BD: From family, certainly. I mean, in the books, he lives in a tent in his backyard because his dad doesn't want him in the house. I'm not sure where Amy Harris and the writers are going to take his story. You know, I don't know how much of — godwilling, Season 2 — I don't know how much of that would be Carrie and Walt in the city, as opposed to Walt in Castlebury. But there's certainly a lot more adversity coming his way. He's had support in the closet, and now I don't know what his support system is like outside of it.
As you said, you don't know what direction they'll take Walt in next season. But have you thought about how you might play Walt as a slightly more open person?
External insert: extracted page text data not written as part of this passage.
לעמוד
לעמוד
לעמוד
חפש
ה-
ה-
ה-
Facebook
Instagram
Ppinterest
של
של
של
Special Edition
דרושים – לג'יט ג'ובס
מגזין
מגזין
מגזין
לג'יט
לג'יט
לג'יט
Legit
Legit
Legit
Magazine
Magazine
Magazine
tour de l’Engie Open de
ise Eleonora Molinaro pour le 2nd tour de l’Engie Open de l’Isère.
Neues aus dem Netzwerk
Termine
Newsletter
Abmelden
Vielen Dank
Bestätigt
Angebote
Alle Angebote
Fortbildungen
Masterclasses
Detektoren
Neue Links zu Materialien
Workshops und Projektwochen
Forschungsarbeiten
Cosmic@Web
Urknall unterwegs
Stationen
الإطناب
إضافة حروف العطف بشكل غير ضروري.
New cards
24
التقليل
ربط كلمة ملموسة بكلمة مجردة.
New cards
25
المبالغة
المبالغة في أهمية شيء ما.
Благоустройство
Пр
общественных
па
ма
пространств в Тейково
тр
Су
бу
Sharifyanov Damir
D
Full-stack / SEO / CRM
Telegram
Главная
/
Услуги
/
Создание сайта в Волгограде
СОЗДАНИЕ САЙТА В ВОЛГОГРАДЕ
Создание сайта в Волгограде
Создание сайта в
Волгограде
BD: Oh, yeah, absolutely. Throughout the whole season — once Walt is introduced to the city and he sees that there's another world out there, he sort of starts going outside his box and his shell. He's living within a shell in Castlebury, and once he's introduced to the city, he realizes that shell really isn't as necessary. So he starts showing a little bit more of his effeminate side, you could say. In the city, it's not like there's going to be this hard, on-the-line transition, but it's going to be a lot more free and open. He might be able to smile more and breathe easier, and I'm looking forward to that.
And what about for all the other characters, going forward? What would you like to see for everyone else in the — fingers crossed — next season?
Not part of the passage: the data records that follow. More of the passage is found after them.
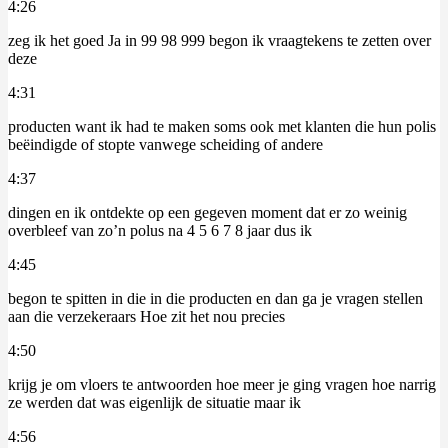
4:26
zeg ik het goed Ja in 99 98 999 begon ik vraagtekens te zetten over
deze
4:31
producten want ik had te maken soms ook met klanten die hun polis
beëindigde of stopte vanwege scheiding of andere
4:37
dingen en ik ontdekte op een gegeven moment dat er zo weinig
overbleef van zo’n polus na 4 5 6 7 8 jaar dus ik
4:45
begon te spitten in die in die producten en dan ga je vragen stellen
aan die verzekeraars Hoe zit het nou precies
4:50
krijg je om vloers te antwoorden hoe meer je ging vragen hoe narrig
ze werden dat was eigenlijk de situatie maar ik
4:56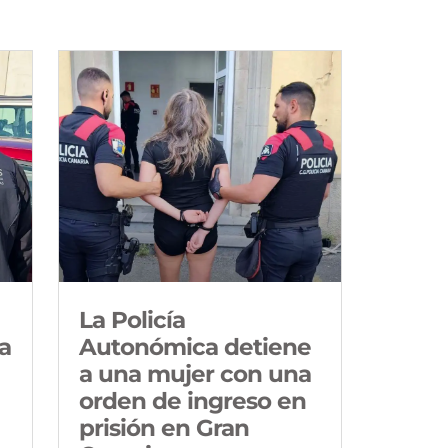
La Policía
a
Autonómica detiene
a una mujer con una
orden de ingreso en
prisión en Gran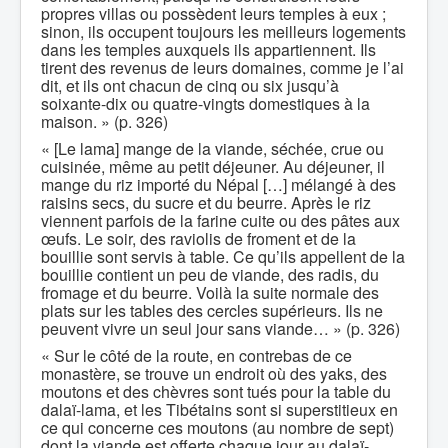
propres villas ou possèdent leurs temples à eux ;
sinon, ils occupent toujours les meilleurs logements
dans les temples auxquels ils appartiennent. Ils
tirent des revenus de leurs domaines, comme je l’ai
dit, et ils ont chacun de cinq ou six jusqu’à
soixante-dix ou quatre-vingts domestiques à la
maison. » (p. 326)
« [Le lama] mange de la viande, séchée, crue ou
cuisinée, même au petit déjeuner. Au déjeuner, il
mange du riz importé du Népal […] mélangé à des
raisins secs, du sucre et du beurre. Après le riz
viennent parfois de la farine cuite ou des pâtes aux
œufs. Le soir, des raviolis de froment et de la
bouillie sont servis à table. Ce qu’ils appellent de la
bouillie contient un peu de viande, des radis, du
fromage et du beurre. Voilà la suite normale des
plats sur les tables des cercles supérieurs. Ils ne
peuvent vivre un seul jour sans viande… » (p. 326)
« Sur le côté de la route, en contrebas de ce
monastère, se trouve un endroit où des yaks, des
moutons et des chèvres sont tués pour la table du
dalaï-lama, et les Tibétains sont si superstitieux en
ce qui concerne ces moutons (au nombre de sept)
dont la viande est offerte chaque jour au dalaï-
BD: I would love to see Maggie finally get some closure. She's always been bouncing around from guy to guy, from Walt to the cop, Simon, and she just doesn't have any constant in her life. So it would be really cool to see that develop. And I think Mouse, she's coming into her own as well. She's not just the bookworm that everybody thought she was. She might actually become a little bit of a lady or a woman in the coming season. I'm really excited to see everybody's development.
Obviously we're close to the end of the first season — it's a little late to catch up. But for people who resisted The Carrie Diaries because it was a teen show, or because it was a prequel to Sex and the City, how would you lure them in?
BD: I would say that this cast is deserving of some sort of ensemble award. And if you can just enjoy a group of actors doing their job and doing a good job at it, then the show will be for you. And then, if you born in the '80s and you've got the nostalgic aspect as well — it's good for a lot of people, of any age range.
The season finale of The Carrie Diaries airs Monday, April 8 at 8 p.m. on The CW.